## DIRECTIONS FOR THIS TASK
Set down the material again. Keep every line exactly as it is.

## TASK MATERIAL
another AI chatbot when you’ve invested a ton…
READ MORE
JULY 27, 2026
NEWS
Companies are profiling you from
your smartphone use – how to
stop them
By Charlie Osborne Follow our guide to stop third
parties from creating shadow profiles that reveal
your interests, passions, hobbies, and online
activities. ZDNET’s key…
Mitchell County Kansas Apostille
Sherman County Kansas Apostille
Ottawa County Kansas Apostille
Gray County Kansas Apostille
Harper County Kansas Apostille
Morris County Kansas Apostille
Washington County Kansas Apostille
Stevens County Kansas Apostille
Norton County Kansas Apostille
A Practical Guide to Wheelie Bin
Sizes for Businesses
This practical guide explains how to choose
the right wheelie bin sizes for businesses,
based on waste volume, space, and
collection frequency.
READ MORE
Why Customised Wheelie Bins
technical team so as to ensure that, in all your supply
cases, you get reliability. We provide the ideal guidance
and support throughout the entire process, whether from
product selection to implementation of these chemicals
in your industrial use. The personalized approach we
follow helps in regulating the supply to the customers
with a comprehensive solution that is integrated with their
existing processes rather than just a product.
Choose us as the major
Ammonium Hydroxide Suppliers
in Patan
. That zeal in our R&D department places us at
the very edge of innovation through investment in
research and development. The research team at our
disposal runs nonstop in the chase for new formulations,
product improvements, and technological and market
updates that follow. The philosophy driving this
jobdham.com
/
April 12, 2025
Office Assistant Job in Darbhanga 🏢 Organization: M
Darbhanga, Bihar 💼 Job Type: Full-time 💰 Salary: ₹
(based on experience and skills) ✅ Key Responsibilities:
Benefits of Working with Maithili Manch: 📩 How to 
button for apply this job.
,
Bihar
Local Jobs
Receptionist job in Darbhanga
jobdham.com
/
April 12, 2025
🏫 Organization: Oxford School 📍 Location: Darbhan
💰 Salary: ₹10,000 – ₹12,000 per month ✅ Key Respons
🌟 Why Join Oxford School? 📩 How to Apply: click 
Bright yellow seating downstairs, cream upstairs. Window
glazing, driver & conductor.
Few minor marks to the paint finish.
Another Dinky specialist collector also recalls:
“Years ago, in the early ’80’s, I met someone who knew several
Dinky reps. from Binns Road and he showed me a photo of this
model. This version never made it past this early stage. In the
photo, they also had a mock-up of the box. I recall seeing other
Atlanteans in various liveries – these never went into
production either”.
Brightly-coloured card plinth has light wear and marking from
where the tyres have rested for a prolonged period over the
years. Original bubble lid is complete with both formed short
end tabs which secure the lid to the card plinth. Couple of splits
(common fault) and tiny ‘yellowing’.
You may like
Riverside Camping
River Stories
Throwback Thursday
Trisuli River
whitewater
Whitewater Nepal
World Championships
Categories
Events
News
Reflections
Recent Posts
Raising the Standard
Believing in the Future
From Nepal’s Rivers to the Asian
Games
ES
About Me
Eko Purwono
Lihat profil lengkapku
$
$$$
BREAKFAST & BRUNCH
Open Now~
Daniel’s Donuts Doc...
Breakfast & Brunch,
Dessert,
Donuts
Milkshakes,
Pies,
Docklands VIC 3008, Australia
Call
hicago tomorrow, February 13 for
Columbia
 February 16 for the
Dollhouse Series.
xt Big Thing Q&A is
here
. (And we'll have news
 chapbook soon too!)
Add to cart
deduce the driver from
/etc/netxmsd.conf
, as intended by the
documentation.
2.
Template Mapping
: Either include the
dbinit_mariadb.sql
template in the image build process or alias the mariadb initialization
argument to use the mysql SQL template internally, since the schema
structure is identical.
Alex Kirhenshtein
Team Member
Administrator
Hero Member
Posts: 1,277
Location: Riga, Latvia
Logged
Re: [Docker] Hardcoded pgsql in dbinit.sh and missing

## RESULT
another AI chatbot when you’ve invested a ton…
READ MORE
JULY 27, 2026
NEWS
Companies are profiling you from
your smartphone use – how to
stop them
By Charlie Osborne Follow our guide to stop third
parties from creating shadow profiles that reveal
your interests, passions, hobbies, and online
activities. ZDNET’s key…
Mitchell County Kansas Apostille
Sherman County Kansas Apostille
Ottawa County Kansas Apostille
Gray County Kansas Apostille
Harper County Kansas Apostille
Morris County Kansas Apostille
Washington County Kansas Apostille
Stevens County Kansas Apostille
Norton County Kansas Apostille
A Practical Guide to Wheelie Bin
Sizes for Businesses
This practical guide explains how to choose
the right wheelie bin sizes for businesses,
based on waste volume, space, and
collection frequency.
READ MORE
Why Customised Wheelie Bins
technical team so as to ensure that, in all your supply
cases, you get reliability. We provide the ideal guidance
and support throughout the entire process, whether from
product selection to implementation of these chemicals
in your industrial use. The personalized approach we
follow helps in regulating the supply to the customers
with a comprehensive solution that is integrated with their
existing processes rather than just a product.
Choose us as the major
Ammonium Hydroxide Suppliers
in Patan
. That zeal in our R&D department places us at
the very edge of innovation through investment in
research and development. The research team at our
disposal runs nonstop in the chase for new formulations,
product improvements, and technological and market
updates that follow. The philosophy driving this
jobdham.com
/
April 12, 2025
Office Assistant Job in Darbhanga 🏢 Organization: M
Darbhanga, Bihar 💼 Job Type: Full-time 💰 Salary: ₹
(based on experience and skills) ✅ Key Responsibilities:
Benefits of Working with Maithili Manch: 📩 How to 
button for apply this job.
,
Bihar
Local Jobs
Receptionist job in Darbhanga
jobdham.com
/
April 12, 2025
🏫 Organization: Oxford School 📍 Location: Darbhan
💰 Salary: ₹10,000 – ₹12,000 per month ✅ Key Respons
🌟 Why Join Oxford School? 📩 How to Apply: click 
Bright yellow seating downstairs, cream upstairs. Window
glazing, driver & conductor.
Few minor marks to the paint finish.
Another Dinky specialist collector also recalls:
“Years ago, in the early ’80’s, I met someone who knew several
Dinky reps. from Binns Road and he showed me a photo of this
model. This version never made it past this early stage. In the
photo, they also had a mock-up of the box. I recall seeing other
Atlanteans in various liveries – these never went into
production either”.
Brightly-coloured card plinth has light wear and marking from
where the tyres have rested for a prolonged period over the
years. Original bubble lid is complete with both formed short
end tabs which secure the lid to the card plinth. Couple of splits
(common fault) and tiny ‘yellowing’.
You may like
Riverside Camping
River Stories
Throwback Thursday
Trisuli River
whitewater
Whitewater Nepal
World Championships
Categories
Events
News
Reflections
Recent Posts
Raising the Standard
Believing in the Future
From Nepal’s Rivers to the Asian
Games
ES
About Me
Eko Purwono
Lihat profil lengkapku
$
$$$
BREAKFAST & BRUNCH
Open Now~
Daniel’s Donuts Doc...
Breakfast & Brunch,
Dessert,
Donuts
Milkshakes,
Pies,
Docklands VIC 3008, Australia
Call
hicago tomorrow, February 13 for
Columbia
 February 16 for the
Dollhouse Series.
xt Big Thing Q&A is
here
. (And we'll have news
 chapbook soon too!)
Add to cart
deduce the driver from
/etc/netxmsd.conf
, as intended by the
documentation.
2.
Template Mapping
: Either include the
dbinit_mariadb.sql
template in the image build process or alias the mariadb initialization
argument to use the mysql SQL template internally, since the schema
structure is identical.
Alex Kirhenshtein
Team Member
Administrator
Hero Member
Posts: 1,277
Location: Riga, Latvia
Logged
Re: [Docker] Hardcoded pgsql in dbinit.sh and missing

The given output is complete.